November

This post is also available in: Italiano

November means return inside of the walls of domestic life. The work in the garden has been completed and all you the things you need for the winter and next spring (radishes, cabbages, cauliflower, fennel, leeks, garlic, onions, spinach and chard), have been planted. It’s time to spend the weekend at home, perhaps with a good book (or writing for a blog) in front of the fireplace.

I would say November means thinking about the smell of roasted chestnuts.
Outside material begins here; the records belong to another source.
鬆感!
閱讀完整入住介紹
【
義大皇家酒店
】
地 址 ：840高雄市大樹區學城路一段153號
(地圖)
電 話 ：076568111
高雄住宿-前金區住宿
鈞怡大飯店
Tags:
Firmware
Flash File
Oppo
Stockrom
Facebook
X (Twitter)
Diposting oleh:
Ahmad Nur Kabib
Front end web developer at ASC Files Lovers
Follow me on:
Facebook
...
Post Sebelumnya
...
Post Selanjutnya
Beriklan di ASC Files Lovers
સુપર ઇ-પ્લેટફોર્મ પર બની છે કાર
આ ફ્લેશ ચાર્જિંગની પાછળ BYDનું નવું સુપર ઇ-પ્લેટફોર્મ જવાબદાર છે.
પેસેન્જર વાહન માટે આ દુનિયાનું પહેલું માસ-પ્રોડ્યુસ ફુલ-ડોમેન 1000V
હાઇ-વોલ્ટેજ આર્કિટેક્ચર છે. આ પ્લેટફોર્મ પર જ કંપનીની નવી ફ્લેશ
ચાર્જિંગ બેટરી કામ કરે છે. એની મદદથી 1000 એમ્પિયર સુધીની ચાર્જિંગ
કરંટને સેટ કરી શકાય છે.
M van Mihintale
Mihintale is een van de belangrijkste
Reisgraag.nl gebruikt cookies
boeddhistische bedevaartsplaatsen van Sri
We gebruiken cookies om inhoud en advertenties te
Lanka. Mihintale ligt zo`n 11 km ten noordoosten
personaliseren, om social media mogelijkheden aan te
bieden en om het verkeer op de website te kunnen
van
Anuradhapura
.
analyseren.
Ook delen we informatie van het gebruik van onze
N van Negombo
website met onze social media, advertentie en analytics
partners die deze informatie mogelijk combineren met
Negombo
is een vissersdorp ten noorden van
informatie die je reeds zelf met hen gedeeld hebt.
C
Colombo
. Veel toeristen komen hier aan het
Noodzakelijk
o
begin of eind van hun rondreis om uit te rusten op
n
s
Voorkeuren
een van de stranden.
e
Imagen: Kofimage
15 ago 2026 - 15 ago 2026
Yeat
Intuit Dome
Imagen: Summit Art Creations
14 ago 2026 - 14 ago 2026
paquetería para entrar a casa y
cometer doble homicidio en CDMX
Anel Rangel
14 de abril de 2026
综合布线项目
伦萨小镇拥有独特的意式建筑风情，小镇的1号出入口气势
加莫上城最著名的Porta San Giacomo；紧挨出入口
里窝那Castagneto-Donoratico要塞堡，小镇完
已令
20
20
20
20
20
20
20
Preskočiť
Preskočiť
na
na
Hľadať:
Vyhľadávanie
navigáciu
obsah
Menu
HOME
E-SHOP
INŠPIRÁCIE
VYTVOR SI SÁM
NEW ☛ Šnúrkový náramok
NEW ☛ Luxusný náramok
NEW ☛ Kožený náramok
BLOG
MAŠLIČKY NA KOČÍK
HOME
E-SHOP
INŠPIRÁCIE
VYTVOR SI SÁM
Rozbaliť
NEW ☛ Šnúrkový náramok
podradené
Not the ones that you find on the street corners of big cities (almost gigantic and often coming from China not Italy) but those that are cooked on top the wood stove with my mother. The pleasure of roasting chestnuts in the privacy of our home seems like a great privilege. It’s nice to be able to maintain the new and old: writing on my “tablet” (a sort of laptop on which I often write the recipes) in the same room where we can enjoy the rustic simplicity of roasted chestnuts cooked in the oldest way possible, the wood fire.
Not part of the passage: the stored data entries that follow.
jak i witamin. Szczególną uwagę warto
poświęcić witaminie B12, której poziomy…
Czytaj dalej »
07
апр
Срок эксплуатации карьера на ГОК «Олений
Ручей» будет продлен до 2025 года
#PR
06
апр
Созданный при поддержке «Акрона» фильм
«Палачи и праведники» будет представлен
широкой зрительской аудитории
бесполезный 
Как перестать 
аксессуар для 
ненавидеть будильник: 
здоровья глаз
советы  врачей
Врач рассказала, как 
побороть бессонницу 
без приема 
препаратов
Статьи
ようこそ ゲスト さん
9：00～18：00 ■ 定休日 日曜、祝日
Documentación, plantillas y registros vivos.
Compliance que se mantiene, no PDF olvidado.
November is still time for pumpkins. The pumpkin in the middle of the table of this month is a decorative pumpkin that was a gift from my Aunt Rita. The dishes are from the American factory “Lenox.” This porcelain factory was founded at the end of the nineteenth century, the United States wanted to produce for themselves the services of China without having to resort to the English. The porcelain is characterized by its ivory color due to the type of clay and firing. The plates have a design that you see the 70’s that I found years ago for turning un’autlet in the state of Maine.